SharePoint Syntex (formally part of Project Cortex) was released publicly at Microsoft Ignite 2020. Syntex is Microsoft’s first serious foray at infusing artificial intelligence functionality into SharePoint, the document management system many of us has come to use and (sort of) love in the corporate world over the last 15 years. It’s a critical tool for both managing documents and collaborating on content among teams. So with all the changes Microsoft has introduced into SharePoint in the last few years, the AI component was discernibly inevitable. And it’s a cool little tool – if you have the right use cases for it.
This blog post is dedicated to giving you the down-and-dirty intro to Syntex, including what it is, applicable scenarios, and why even bother with it. There’s already a lot written about how to configure and set it up (not the least of which is provided by – ahem – Microsoft), so let’s focus on what matters from a business (and analyst) perspective.
SharePoint Syntex is artificial intelligence tool used to automate the extract of data from structured (or unstructured) documents. SharePoint sites can now use Syntex to conveniently upload and extract data automatically into document libraries. Then you can use the library content – and data – as you normal with as site information.
There’s a bit more to it just being “SharePoint” – there are some back-end Azure and PowerApps stuff going on (e.g. the Form Processing Model), but generally speaking the Syntex part – and for the general license – will be for “unstructured” documents.
- Convenience
- Automation
- Saving Time
Syntex is really good for letting “SharePoint do the work” instead of yourself or your users have to add documents and update document library columns with metadata. Those columns can be filled in based on data inside the document.
This is essentially a form of automation – reducing the manual work and letting a “smart” system do this bit for you.
Syntex can also be a really good time saver, especially if you’re bulk uploading like-minded documents and don’t want to spend hours classifying them.
In the long-run, this may save you and your organization time and money.
You’ll have to buy a specific license from Microsoft in your M365 tenant – one for each user that intends to build, maintain and use the Syntex AI models. This can be done from the Admin Center in the Purchase Services screen listed under the Billing accordion in the Navigation area (the license is technically under the “Add Ons” category as of this blog post publishing). You’re looking at about $5 USD per month, per license, and it’s only available to existing E3 and E5 users. If you have over 300 Syntex licenses, you are automatically 1 million AI Builder credits.
Microsoft advertises that you need a license for each user who is basically a “stakeholder” of Syntex. This is to say, if you have five people all building models and using Syntex content, they would each need a Syntex license. In reality, that doesn’t appear to be entirely correct. If you are a global admin and want to just use a document library with Syntex-provided content, it appears to work as normal without a Syntex license. I may not be able to build a model, but I can get to the content (although I am a Global Admin in my tenant). Either way, it’s best to get at least one license so you can actually build the AI models with your documents.

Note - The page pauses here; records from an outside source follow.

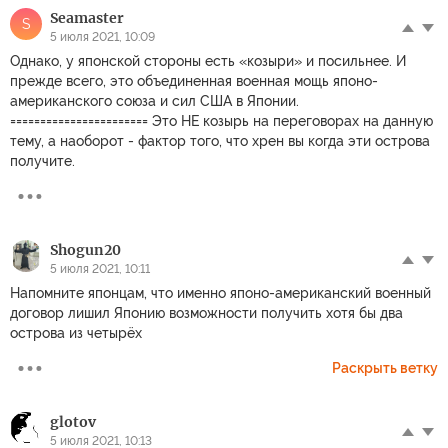
Seamaster
S
5 июля 2021, 10:09
Однако, у японской стороны есть «козыри» и посильнее. И
прежде всего, это объединенная военная мощь японо-
американского союза и сил США в Японии.
======================= Это НЕ козырь на переговорах на данную
тему, а наоборот - фактор того, что хрен вы когда эти острова
получите.
Shogun20
5 июля 2021, 10:11
Напомните японцам, что именно японо-американский военный
договор лишил Японию возможности получить хотя бы два
острова из четырёх
Раскрыть ветку
glotov
5 июля 2021, 10:13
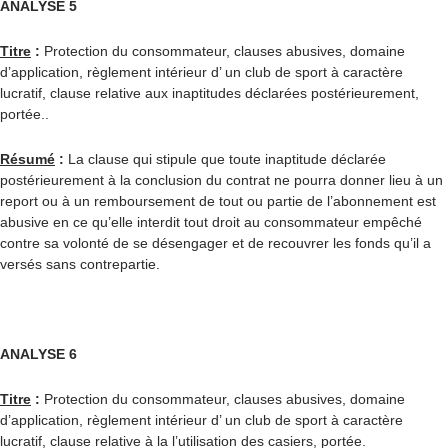
ANALYSE 5
Titre
:
Protection du consommateur, clauses abusives, domaine
d’application, règlement intérieur d’ un club de sport à caractère
lucratif, clause relative aux inaptitudes déclarées postérieurement,
portée..
Résumé
:
La clause qui stipule que toute inaptitude déclarée
postérieurement à la conclusion du contrat ne pourra donner lieu à un
report ou à un remboursement de tout ou partie de l’abonnement est
abusive en ce qu’elle interdit tout droit au consommateur empêché
contre sa volonté de se désengager et de recouvrer les fonds qu’il a
versés sans contrepartie.
ANALYSE 6
Titre
:
Protection du consommateur, clauses abusives, domaine
d’application, règlement intérieur d’ un club de sport à caractère
lucratif, clause relative à la l’utilisation des casiers, portée.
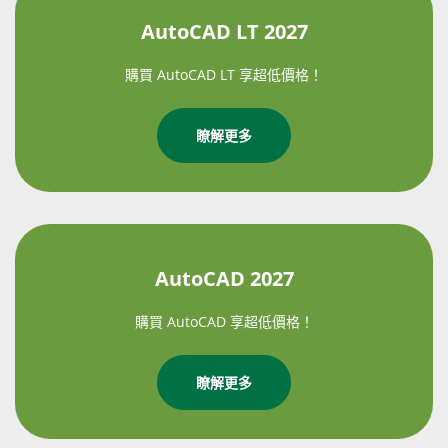
AutoCAD LT 2027
購買 AutoCAD LT 享超低價格！
瞭解更多
AutoCAD 2027
購買 AutoCAD 享超低價格！
瞭解更多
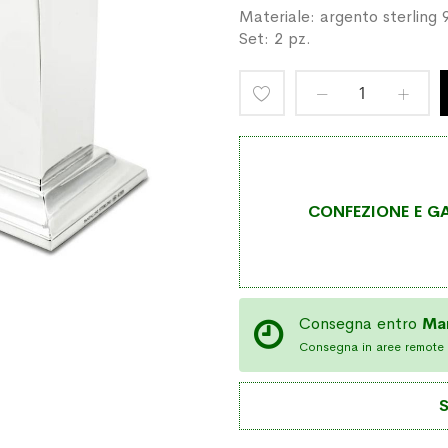
Materiale: argento sterling 
Set: 2 pz.
Aggiungi
alla
lista
CONFEZIONE E GA
desideri
Consegna entro
Ma
Consegna in aree remote 
S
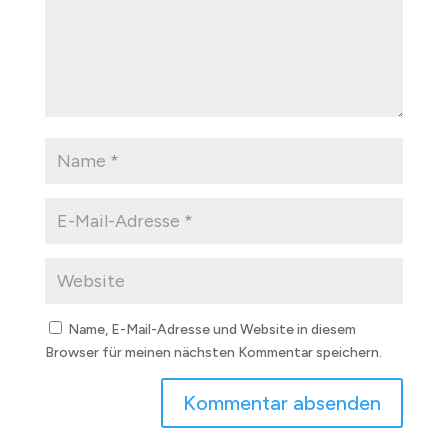
Name, E-Mail-Adresse und Website in diesem
Browser für meinen nächsten Kommentar speichern.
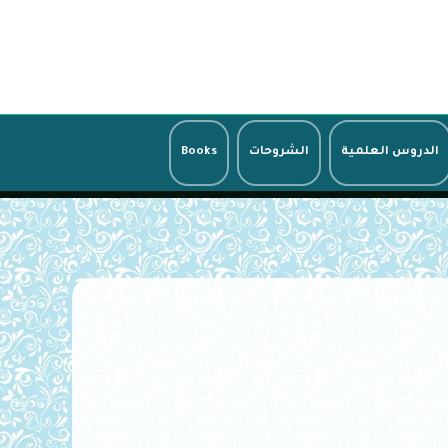
الدروس العلمية
الشروحات
Books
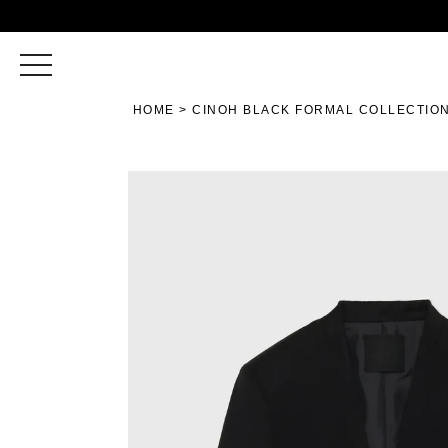
toggle
navigation
HOME
CINOH BLACK FORMAL COLLECTIO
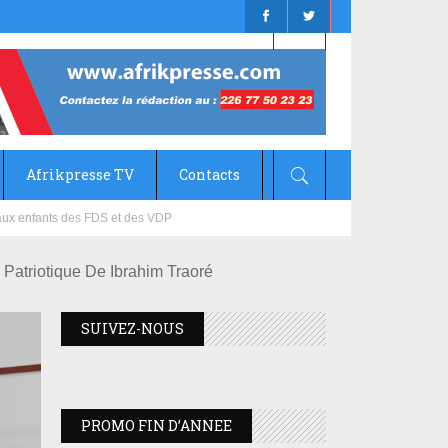
Afrikpresse TV
Contacts
mizana
Patriotique De Ibrahim Traoré
SUIVEZ-NOUS
PROMO FIN D’ANNEE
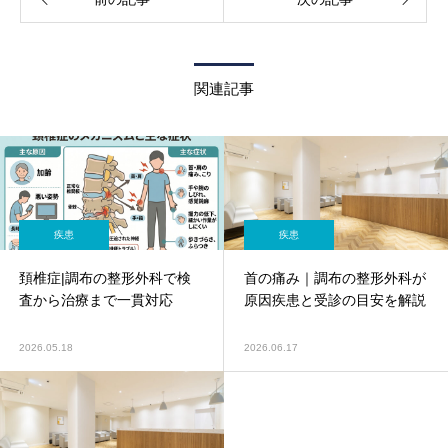
関連記事
疾患
疾患
頚椎症|調布の整形外科で検
首の痛み｜調布の整形外科が
査から治療まで一貫対応
原因疾患と受診の目安を解説
2026.05.18
2026.06.17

Here’s a tip – if you have a user in your tenant just for technical and configuration things (like a “service account” user) it’s probably more cost-effective to buy one license for this user account. As regular users, it appears one can still enjoy the benefits of Syntex just by browsing/using the document library that Syntex is applied to. That, however, may change in the future.
Syntex will need a Content Center to actually build the processing models you want. But once they’re built, you can assign the models to document libraries on any of your sites that you have access to in your tenant (as long as their modern team or communication sites).
Once that’s set up, you can visit the document libraries with the applied model and handle the processing at that location (how it kicks off can be handled either manually or automatically. Power Automate can be used to help automate this process).
After purchasing the license, you’ll have to assign it to your users.
Once that is done, you’ll need to perform a series of configuration steps in the Microsoft 365 Admin Center for your tenant.
Rather than write exact copies of this information, you can find step-by-step instructions by Microsoft at their Setup SharePoint Syntex Page on the Microsoft Documentation website.
There’s basically four steps to getting a model created – and they’re all performed on your newly created Content Center SharePoint site.
- Add Example Files
Upload the documents you want Syntex to process. Do this one document type at a time. - Classify Files and Run Training
Add labels to the example files so the model knows what type of document to classify it as. Provide explanations to refine that accuracy. - Create and Train Extractors
Train the model to identify what to look for inside the files (“extractors”). Use explanations to refine that accuracy again. - Apply Model to Libraries
Choose the document libraries across the sites in your tenant to use the new model.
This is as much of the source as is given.